Dizias que queres falar com as pessoas da Guiné Bissau. O que lhes queres dizer?
O problema é que eu não vivo lá e por vezes ter essa ligação com a minha terra fica difícil e ter a mesma língua não significa ter a mesma linguagem. E às vezes quando queres comunicar as pessoas não sentem afinidade contigo porque se têm tiques de linguagem. Na música é a mesma coisa. Se não tocas da mesma forma com que todo aquele pessoal se identifica fica mais difícil e passas um bocado despercebido. Então, para mim, neste disco, a linguagem era o mais importante, porque no Saltana como escrevi em inglês, em francês e em crioulo não consegui ter aquela conexão com o meu povo, porque o meu pai lutou pela nossa terra, pela sua independência e pela sua cultura.
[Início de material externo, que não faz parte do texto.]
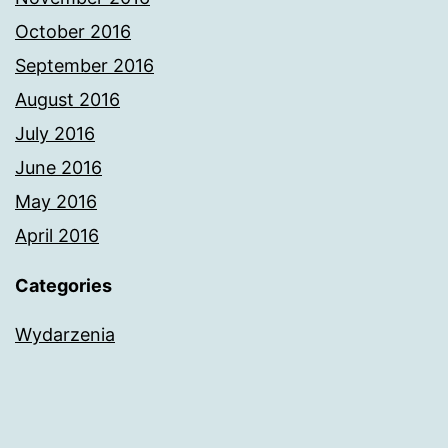
October 2016
September 2016
August 2016
July 2016
June 2016
May 2016
April 2016
Categories
Wydarzenia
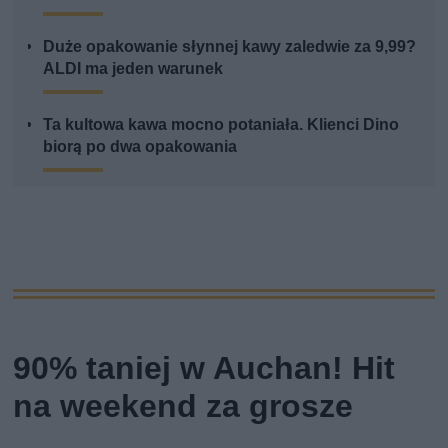
Duże opakowanie słynnej kawy zaledwie za 9,99?
ALDI ma jeden warunek
Ta kultowa kawa mocno potaniała. Klienci Dino
biorą po dwa opakowania
90% taniej w Auchan! Hit
na weekend za grosze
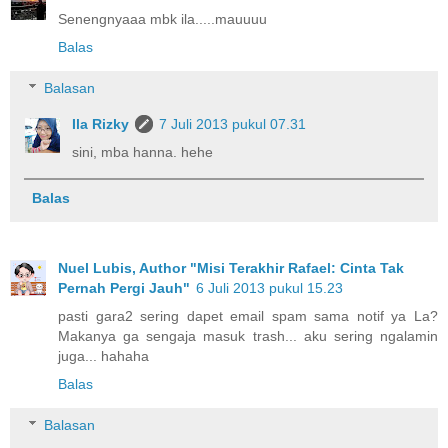
Senengnyaaa mbk ila.....mauuuu
Balas
Balasan
Ila Rizky
7 Juli 2013 pukul 07.31
sini, mba hanna. hehe
Balas
Nuel Lubis, Author "Misi Terakhir Rafael: Cinta Tak
Pernah Pergi Jauh"
6 Juli 2013 pukul 15.23
pasti gara2 sering dapet email spam sama notif ya La?
Makanya ga sengaja masuk trash... aku sering ngalamin
juga... hahaha
Balas
Balasan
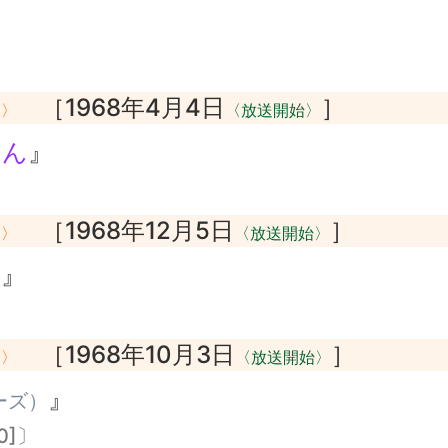
』
［1968年4月4日
］
了〉
〈放送開始〉
ゃん
』
［1968年12月5日
］
了〉
〈放送開始〉
ん
』
［1968年10月3日
］
了〉
〈放送開始〉
』
ーズ）
0]〕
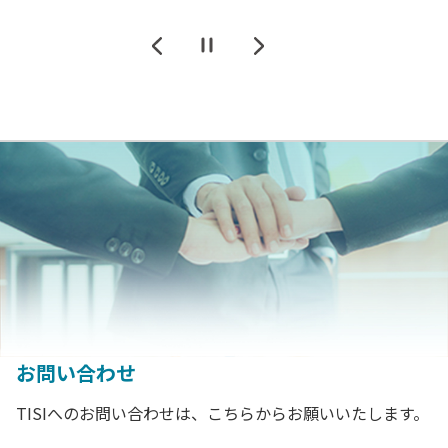
一時停止
前に戻る
次に進む
お問い合わせ
TISIへのお問い合わせは、こちらからお願いいたします。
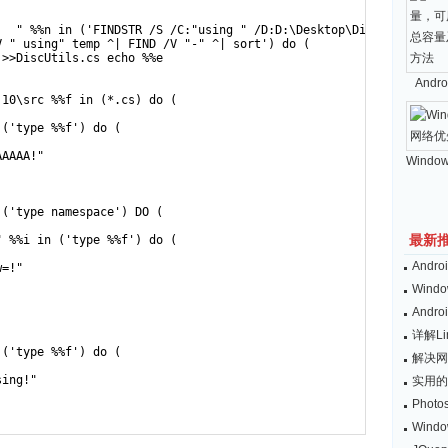
:  " %%n in ('FINDSTR /S /C:"using " /D:D:\Desktop\DiscUtilsSrc-0
 " using" temp ^| FIND /V "-" ^| sort') do (

>>DiscUtils.cs echo %%e

And
10\src %%f in (*.cs) do (

Windo
最新
And
Wind
And
详解L
解决网
实用的
Pho
Win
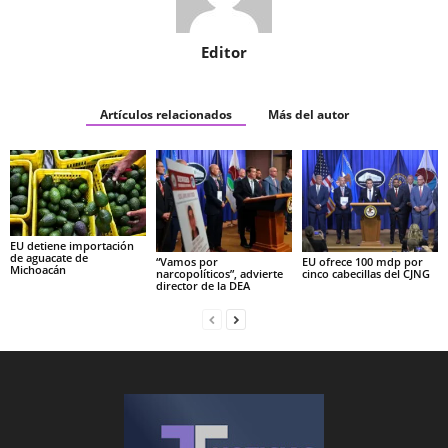
Editor
Artículos relacionados
Más del autor
EU detiene importación
de aguacate de
“Vamos por
EU ofrece 100 mdp por
Michoacán
narcopolíticos”, advierte
cinco cabecillas del CJNG
director de la DEA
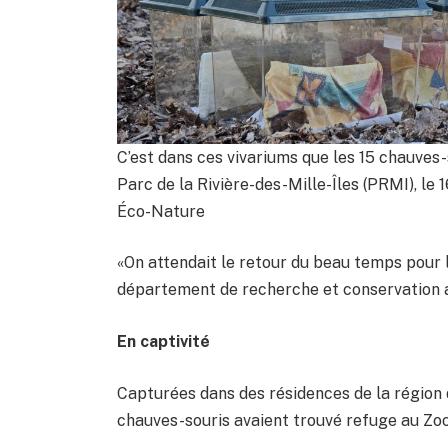
C’est dans ces vivariums que les 15 chauves-
Parc de la Rivière-des-Mille-Îles (PRMI), le 
Éco-Nature
«On attendait le retour du beau temps pour 
département de recherche et conservation a
En captivité
Capturées dans des résidences de la région d
chauves-souris avaient trouvé refuge au Zoo,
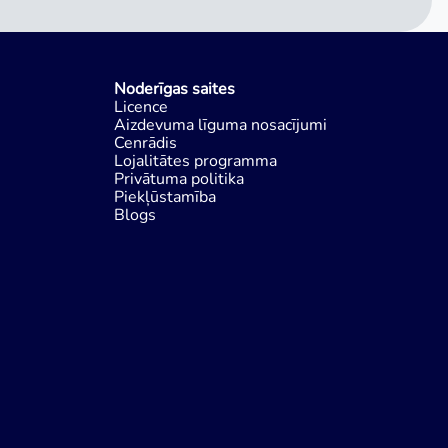
Noderīgas saites
Licence
Aizdevuma līguma nosacījumi
Cenrādis
Lojalitātes programma
Privātuma politika
Piekļūstamība
Blogs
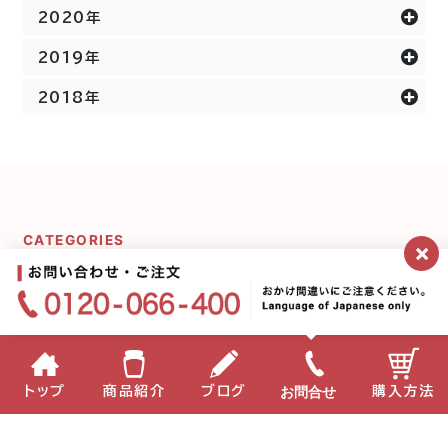
2020年
2019年
2018年
CATEGORIES
×
カテゴリー一覧
ミキプルーンシリーズ
宇宙の話
お問合せ
トップ
商品紹介
ブログ
購入方法
ミキプルーン農園にいま
プルーンのことδ
す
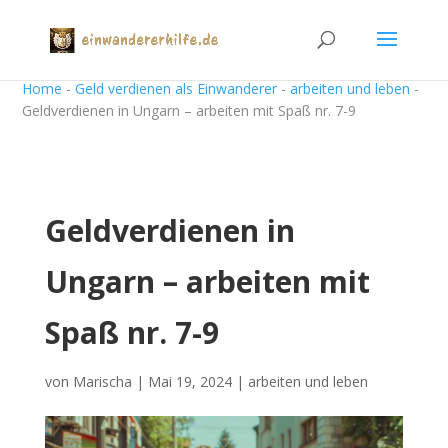
Home
-
Geld verdienen als Einwanderer
-
arbeiten und leben
-
Geldverdienen in Ungarn – arbeiten mit Spaß nr. 7-9
Geldverdienen in
Ungarn – arbeiten mit
Spaß nr. 7-9
von
Marischa
|
Mai 19, 2024
|
arbeiten und leben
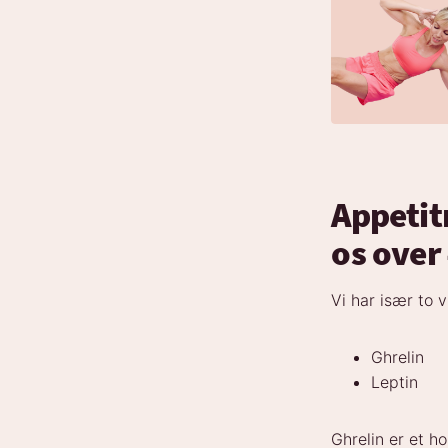
Appetit
os over
Vi har især to 
Ghrelin
Leptin
Ghrelin er et h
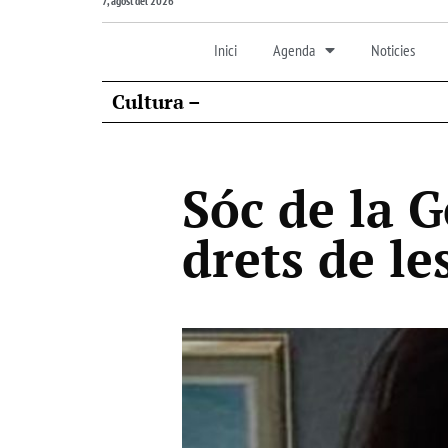
7, agost del 2026
Inici
Agenda
Noticies
Cultura –
Sóc de la G
drets de le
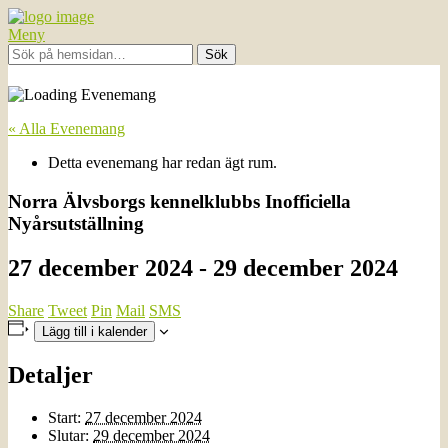
Meny
« Alla Evenemang
Detta evenemang har redan ägt rum.
Norra Älvsborgs kennelklubbs Inofficiella
Nyårsutställning
27 december 2024
-
29 december 2024
Share
Tweet
Pin
Mail
SMS
Lägg till i kalender
Detaljer
Start:
27 december 2024
Slutar:
29 december 2024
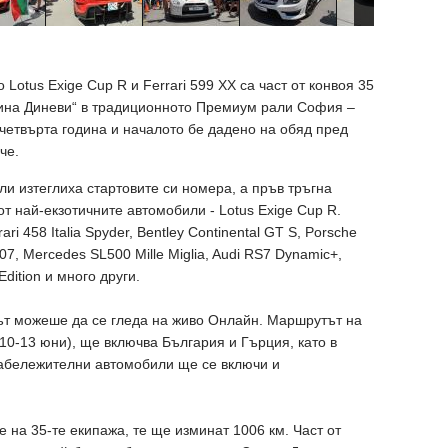
Lotus Exige Cup R и Ferrari 599 XX са част от конвоя 35
арина Диневи“ в традиционното Премиум рали София –
 четвърта година и началото бе дадено на обяд пред
че.
ли изтеглиха стартовите си номера, а пръв тръгна
 от най-екзотичните автомобили - Lotus Exige Cup R.
i 458 Italia Spyder, Bentley Continental GT S, Porsche
Z07, Mercedes SL500 Mille Miglia, Audi RS7 Dynamic+,
Edition и много други.
ът можеше да се гледа на живо Онлайн. Маршрутът на
0-13 юни), ще включва България и Гърция, като в
забележителни автомобили ще се включи и
 на 35-те екипажа, те ще изминат 1006 км. Част от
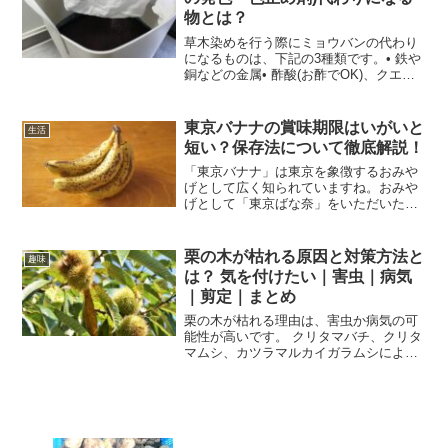
物とは？
草木染めを行う際にミョウバンの代わり
になるものは、下記の3種類です。• 鉄や
銅などの金属• 酢酸(お酢でOK)、クエン
酸• 塩ミョウバンは媒染剤ですので、ほ
かのものでも代用可能です。その際使用
する媒染剤によって特性が異なりますの
東京バナナの賞味期限はいがいと
生活
で、ぜひチェ...
短い？保存法について徹底解説！
「東京バナナ」は東京を象徴するおみや
げとして広く知られていますね。おみや
げとして「東京ばな奈」をいただいた場
合、「早く食べないといけないのか
な？」と賞味期限について心配になる方
も多いのではないでしょうか。そこで、
栗の木が枯れる原因と対策方法と
趣味
東京バナナの賞味期限や長持ち...
は？ 気を付けたい｜害虫｜病気
｜剪定｜まとめ
栗の木が枯れる理由は、害虫か病気の可
能性が高いです。 クリタマバチ、クリタ
マムシ、カツラマルカイガラムシによる
害虫被害 実炭そ病、うどんこ病、斑点
病、葉枯病、黒根立枯病など病気による
被害それぞれ詳しく原因と、対策方法を
説明していきますねこの...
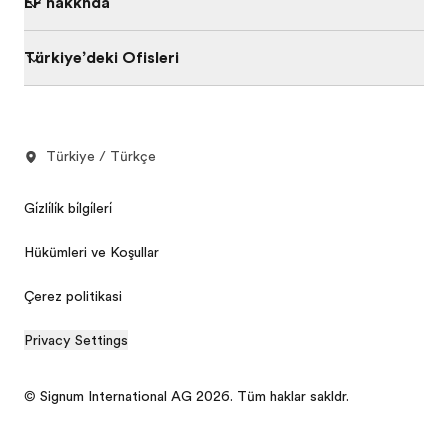
EF hakkında
Türkiye’deki Ofisleri
Türkiye / Türkçe
Gi̇zli̇li̇k bi̇lgi̇leri̇
Hükümleri ve Koşulları
Çerez politikasi
Privacy Settings
© Signum International AG 2026. Tüm hakları saklıdır.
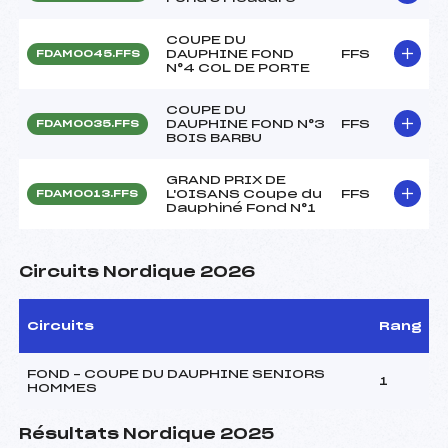
COUPE DU
DAUPHINE FOND
FFS
FDAM0045.FFS
N°4 COL DE PORTE
COUPE DU
DAUPHINE FOND N°3
FFS
FDAM0035.FFS
BOIS BARBU
GRAND PRIX DE
L'OISANS Coupe du
FFS
FDAM0013.FFS
Dauphiné Fond N°1
Circuits Nordique 2026
Circuits
Rang
FOND – COUPE DU DAUPHINE SENIORS
1
HOMMES
Résultats Nordique 2025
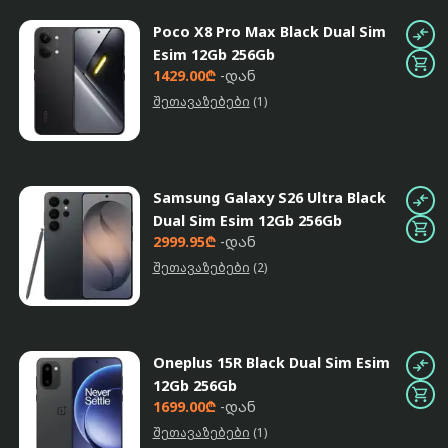
Poco X8 Pro Max Black Dual Sim

Esim 12Gb 256Gb

1429.00₾
-დან
შეთავაზებები
(1)
Samsung Galaxy S26 Ultra Black

Dual Sim Esim 12Gb 256Gb

2999.95₾
-დან
შეთავაზებები
(2)
Oneplus 15R Black Dual Sim Esim

12Gb 256Gb

1699.00₾
-დან
შეთავაზებები
(1)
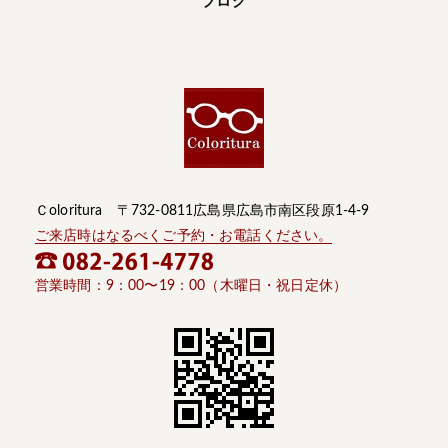
ブログ
Ｃoloritura 〒732-0811広島県広島市南区段原1-4-9
ご来店時はなるべくご予約・お電話ください。
営業時間：9：00〜19：00（木曜日・祝日定休）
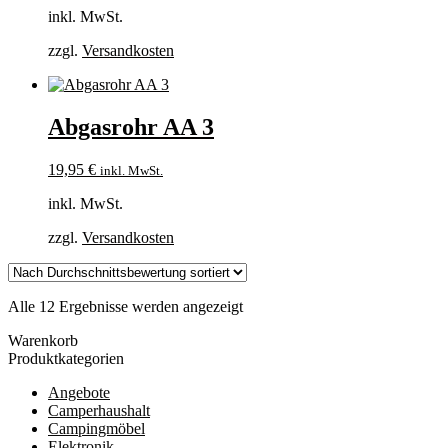
inkl. MwSt.
zzgl.
Versandkosten
Abgasrohr AA 3
19,95
€
inkl. MwSt.
inkl. MwSt.
zzgl.
Versandkosten
Nach
Alle 12 Ergebnisse werden angezeigt
Durchschnittsbewertung
Warenkorb
sortiert
Produktkategorien
Angebote
Camperhaushalt
Campingmöbel
Elektronik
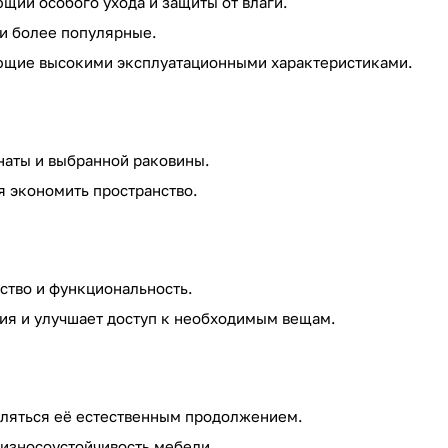
щий особого ухода и защиты от влаги.
 и более популярные.
ающие высокими эксплуатационными характеристиками.
наты и выбранной раковины.
я экономить пространство.
бство и функциональность.
ния и улучшает доступ к необходимым вещам.
вляться её естественным продолжением.
 износоустойчивость мебели.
Se calhar o meu trabalho não é a visão que ele tinha da música, mas é a minha visão, porque eu estou sempre a tentar ser uma outra faceta da música da Guiné Bissau.
É uma comparação que não gostas que se faça. Mas o teu registo é completamente diferente do do teu pai.
Feliz ou infelizmente. Se ele fosse vivo ele ia dizer-me se aquilo que eu estava a fazer era igual ao que ele fazia. Daquilo que eu conheço dele, sei que ele tinha ideias muito radicais, estava muito à frente e tinha uma personalidade muito forte. De certeza que ele me ia perguntar o que é que eu estava a fazer e dizer que se eu tenho alguma coisa para dizer muito bem se não tenho que fizesse outra coisa.